US-Led Strikes Push IS Fighters Out of Kobane, but Kill Kurds
Air strikes carried out by the US-led coalition have successfully driven Sunni insurgents from Islamic State (IS) from most of Kobane, a town in the north of Syria.
There are prospects that the town could be liberated soon, since there are only two pockets of resistance in the Kobane's east, sources from the Kurdish fighter's command in Kobane told the BBC.
However, the Pentagon is still concerned, with spokesman John Kirby warning it could still fall to IS.
Weather conditions have impeded the coalition to carry out the strikes in a more efficient way over the past hours, but Kirby believes the international forces will have a better edge when they improve.

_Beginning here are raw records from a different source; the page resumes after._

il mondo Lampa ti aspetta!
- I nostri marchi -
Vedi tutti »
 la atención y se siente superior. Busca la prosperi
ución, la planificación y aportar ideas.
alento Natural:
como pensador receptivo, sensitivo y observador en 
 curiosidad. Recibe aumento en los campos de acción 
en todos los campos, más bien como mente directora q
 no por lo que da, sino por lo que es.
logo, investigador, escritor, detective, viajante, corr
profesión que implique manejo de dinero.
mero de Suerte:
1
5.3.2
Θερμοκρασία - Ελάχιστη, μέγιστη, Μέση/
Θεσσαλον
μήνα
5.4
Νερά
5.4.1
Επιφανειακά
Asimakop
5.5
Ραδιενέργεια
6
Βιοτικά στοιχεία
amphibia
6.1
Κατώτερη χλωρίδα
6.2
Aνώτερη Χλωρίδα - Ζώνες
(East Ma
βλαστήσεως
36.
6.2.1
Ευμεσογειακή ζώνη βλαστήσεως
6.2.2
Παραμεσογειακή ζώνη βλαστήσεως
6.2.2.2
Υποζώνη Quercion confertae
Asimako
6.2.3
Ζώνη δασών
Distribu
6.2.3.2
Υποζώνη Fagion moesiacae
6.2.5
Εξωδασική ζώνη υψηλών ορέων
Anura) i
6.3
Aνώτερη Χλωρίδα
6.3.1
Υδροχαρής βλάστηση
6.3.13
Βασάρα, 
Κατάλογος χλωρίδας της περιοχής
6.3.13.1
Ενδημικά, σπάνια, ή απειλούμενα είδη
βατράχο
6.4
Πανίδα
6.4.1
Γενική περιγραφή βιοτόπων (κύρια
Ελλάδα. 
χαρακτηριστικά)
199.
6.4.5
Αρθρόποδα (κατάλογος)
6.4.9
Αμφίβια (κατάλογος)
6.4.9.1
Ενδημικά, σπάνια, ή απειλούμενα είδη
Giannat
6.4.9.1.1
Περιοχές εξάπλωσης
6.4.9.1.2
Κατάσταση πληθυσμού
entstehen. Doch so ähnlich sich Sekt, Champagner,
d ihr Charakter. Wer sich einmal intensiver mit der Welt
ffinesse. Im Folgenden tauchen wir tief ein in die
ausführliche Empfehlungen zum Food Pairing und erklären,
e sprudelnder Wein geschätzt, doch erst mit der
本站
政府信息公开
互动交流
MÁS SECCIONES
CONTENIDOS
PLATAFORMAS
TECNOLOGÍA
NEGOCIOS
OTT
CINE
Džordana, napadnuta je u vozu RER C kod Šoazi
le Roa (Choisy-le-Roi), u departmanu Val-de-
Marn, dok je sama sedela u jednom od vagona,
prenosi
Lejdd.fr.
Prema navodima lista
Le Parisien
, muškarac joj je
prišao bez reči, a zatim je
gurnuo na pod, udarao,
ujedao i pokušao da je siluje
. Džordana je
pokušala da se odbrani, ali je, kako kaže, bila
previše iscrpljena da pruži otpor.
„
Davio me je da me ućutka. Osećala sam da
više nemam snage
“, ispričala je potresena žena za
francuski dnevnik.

About 50 strikes have been launched on Kobane within 48 hours, an unprecedented number of bombings ever since the raids on the town started in September.
IS controls large chunks of land in both Syria and Iraq and has recently made new gains in Iraq's Anbar province near the common border.
However, recent bombing on Kobane might have taken an unexpected turn, as reports in Kurdish media quoted by German weekly Der Spiegel suggest an air strike killed at least six civilian Kurds there.
The magazine wrote on its website that, according to the news website Rudaw and to Kurdish militia defending Kobane, elderly Kurdish women were hiding in a building that was bombed as the coalition was targeting jihadists who had also sought shelter there.
More than 662 people have been killed since Kobane was first threatened by IS in September.